Not greenhouses, but open air farms spanning dozens if not hundreds of hectares.

So vast was the valley, that he and his family had been thrown into a helicopter to cross the distance from the spaceport to their new home in Springfield, a village that had been incorporated just months ago. His wife and children sat in the seats around his won, looking through the windows, while their bags were strapped between the two rows of seats. On the other side of the passenger cabin, another polarii farmer family did much the same.

Johny knew the parents, with whom he and his wife had met briefly at a wedding ceremony and school graduation party. He was glad they wouldn’t have to adapt to this new reality without friends, despite the ideal farming conditions and promising future under the Duke’s rule.

“Attention, dear passengers.” The co-pilot announced on the intercomm, his voice coming out clear over each person’s headset. “We will be arriving at the Springfield Regional Heliport in approximately two minutes. Thank you for flying with us on this fine morning.”

“Mornin’ Mike!” Johny greeted his neighbor and friend, walking out to his front porch.

It had just dawned, and the house his family had moved into just over two months ago now shined in the morning sun.

“Mornin’ to you too, Johny!” Mike, a fellow farmer and polarii, waved back.

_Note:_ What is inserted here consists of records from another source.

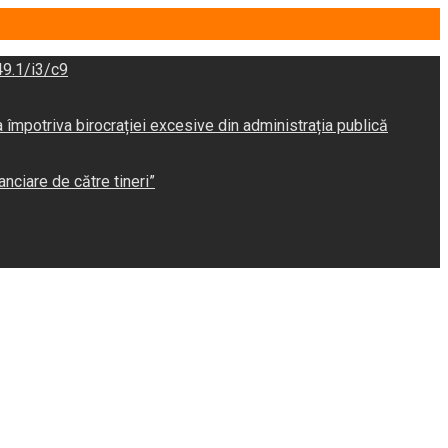
9.1/i3/c9
potriva birocrației excesive din administrația publică
anciare de către tineri”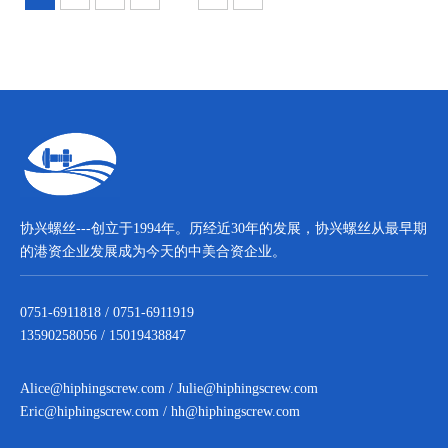
协兴螺丝---创立于1994年。历经近30年的发展，协兴螺丝从最早期
的港资企业发展成为今天的中美合资企业。
0751-6911818 / 0751-6911919
13590258056 / 15019438847
Alice@hiphingscrew.com
/
Julie@hiphingscrew.com
Eric@hiphingscrew.com
/
hh@hiphingscrew.com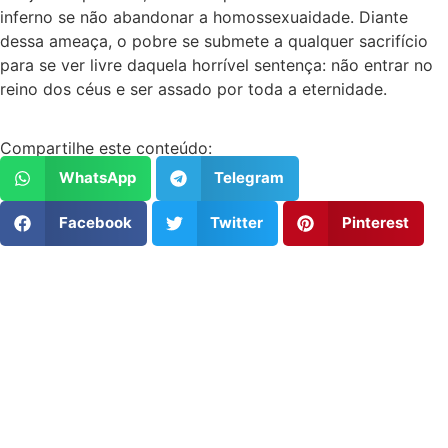
inferno se não abandonar a homossexuaidade. Diante
dessa ameaça, o pobre se submete a qualquer sacrifício
para se ver livre daquela horrível sentença: não entrar no
reino dos céus e ser assado por toda a eternidade.
Compartilhe este conteúdo:
WhatsApp
Telegram
Facebook
Twitter
Pinterest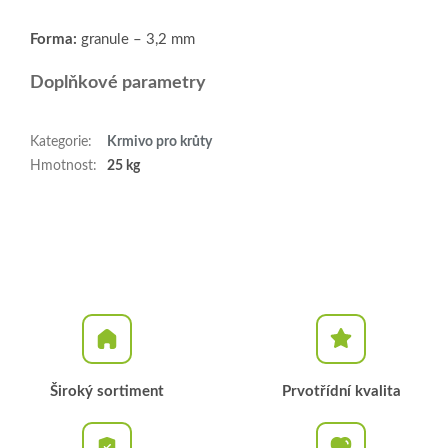
Forma:
granule – 3,2 mm
Doplňkové parametry
Kategorie
:
Krmivo pro krůty
Hmotnost
:
25 kg
Široký sortiment
Prvotřídní kvalita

The two men walked up to one another, exchanging a firm handshake before walking side-by-side to the bus station. It was a bright, sunny spring day, and the planting season had just begun. They were joined by many of the other villagers on their way to the fields, eager smiles on their faces.

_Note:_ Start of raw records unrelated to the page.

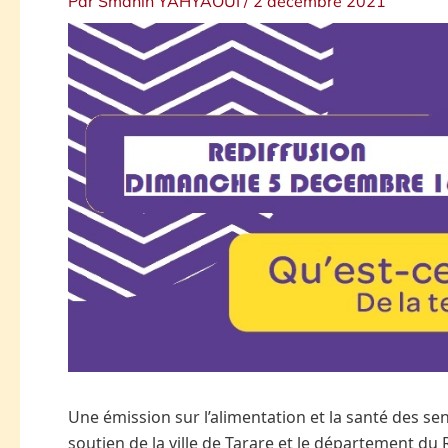
Par
Smahïn YAHYAOUI
/
2 décembre 2021
Une émission sur l’alimentation et la santé des s
soutien de la ville de Tarare et le département du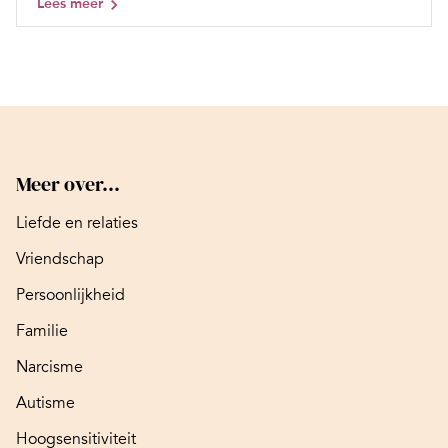
Lees meer
Meer over...
Liefde en relaties
Vriendschap
Persoonlijkheid
Familie
Narcisme
Autisme
Hoogsensitiviteit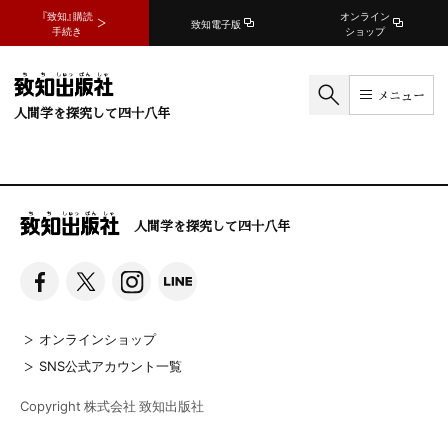
『致知』購読
オンライン
致知電子版
手続き
ショップ
メニュー
人間学を探究して四十八年
人間学を探究して四十八年
オンラインショップ
SNS公式アカウント一覧
Copyright 株式会社 致知出版社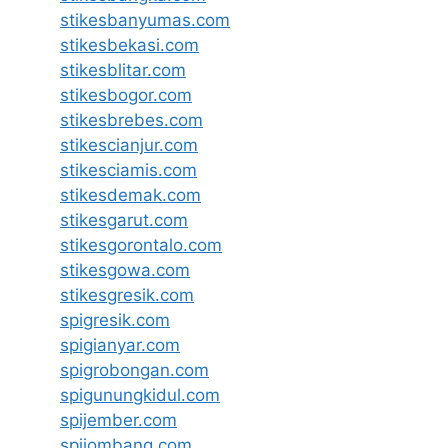
stikesbanyumas.com
stikesbekasi.com
stikesblitar.com
stikesbogor.com
stikesbrebes.com
stikescianjur.com
stikesciamis.com
stikesdemak.com
stikesgarut.com
stikesgorontalo.com
stikesgowa.com
stikesgresik.com
spigresik.com
spigianyar.com
spigrobongan.com
spigunungkidul.com
spijember.com
spijombang.com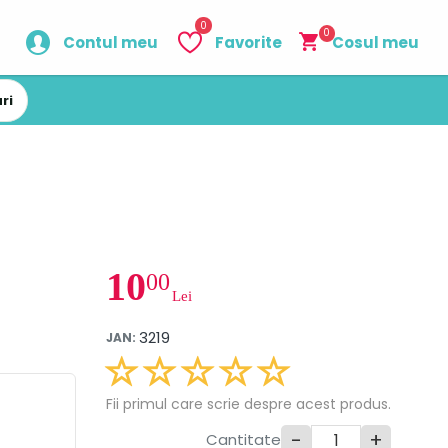
0
0
Contul meu
Favorite
Cosul meu
ri
10
00
Lei
3219
JAN:
Fii primul care scrie despre acest produs.
-
+
Cantitate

Soon they reached the small station and boarded the waiting bus, greeting the driver as they entered and took their informal seats. Some read through the morning paper, while others chatted about the machines or the fields. Tea was exchanged for biscuits and kaf for fruitcakes, and before long they’d all tasted most of what the neighborhood's cooks had to offer.

It was a comfortable commute, the bus growing smaller and smaller as each farmer stepped off at his respective farm. Johny got off nearly last along with Mike, their plots of land being side-by-side and only separated by a simple wooden fence, about as high as their shoulder.

“See you in the evening.”

“You bet.”

Johny had yet to get used to running an open-air farm, but he was glad to have trained in virtual-reality. All the tools and vehicles he’d bought with the government loan had come with hefty training manuals and video courses for both operating and maintaining them. The Saint-Germaine Group’s products were expensive —especially if bought outside the government loan program— but they were high-quality through and through.

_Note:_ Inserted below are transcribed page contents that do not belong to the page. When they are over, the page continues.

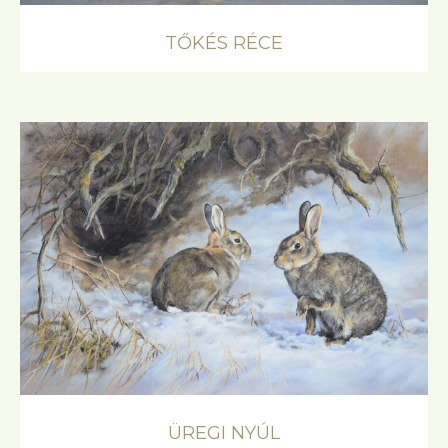
TŐKÉS RÉCE
ÜREGI NYÚL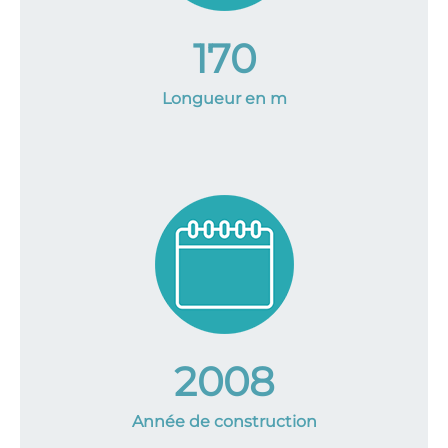
170
Longueur en m
2008
Année de construction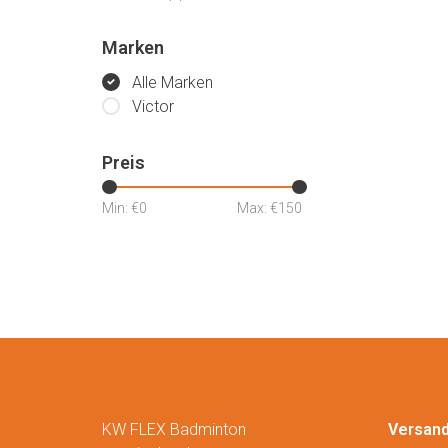
Marken
Alle Marken
Victor
Preis
Min: €
0
Max: €
150
KW FLEX Badminton
Versan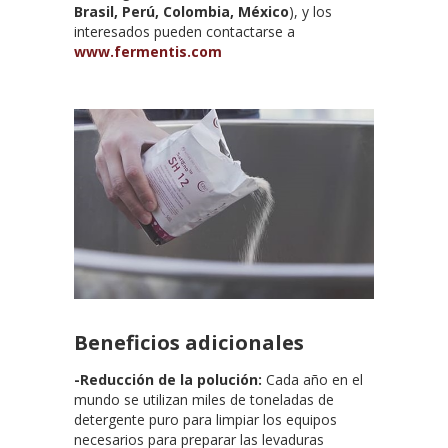
Brasil, Perú, Colombia, México
), y los
interesados pueden contactarse a
www.fermentis.com
Beneficios adicionales
-Reducción de la polución:
Cada año en el
mundo se utilizan miles de toneladas de
detergente puro para limpiar los equipos
necesarios para preparar las levaduras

Walking outside the small farmhouse-garage that stored his new tools of the trade —itself a pre-fabricated assembly shipped in by heavy cargo shuttle—, he kneeled down into the moist soil and took a fistfull in his palm.

Soft, black soil fell through his fingers, making him smile. He’d heard of just how fertile the land was before arriving, but he could have scarcely imagined such pristine soil, ripe for sowing. Back in Polaris, he’d have to mix fertilizer and compost into harvested soil and layer it in his greenhouse to get even half as good of a result. Here…it was just waiting to be used.

“Welp, s’pose I ought to get to it.” He muttered, walking into the barn.

Domusec’s bounty wasn’t going to be sown by itself.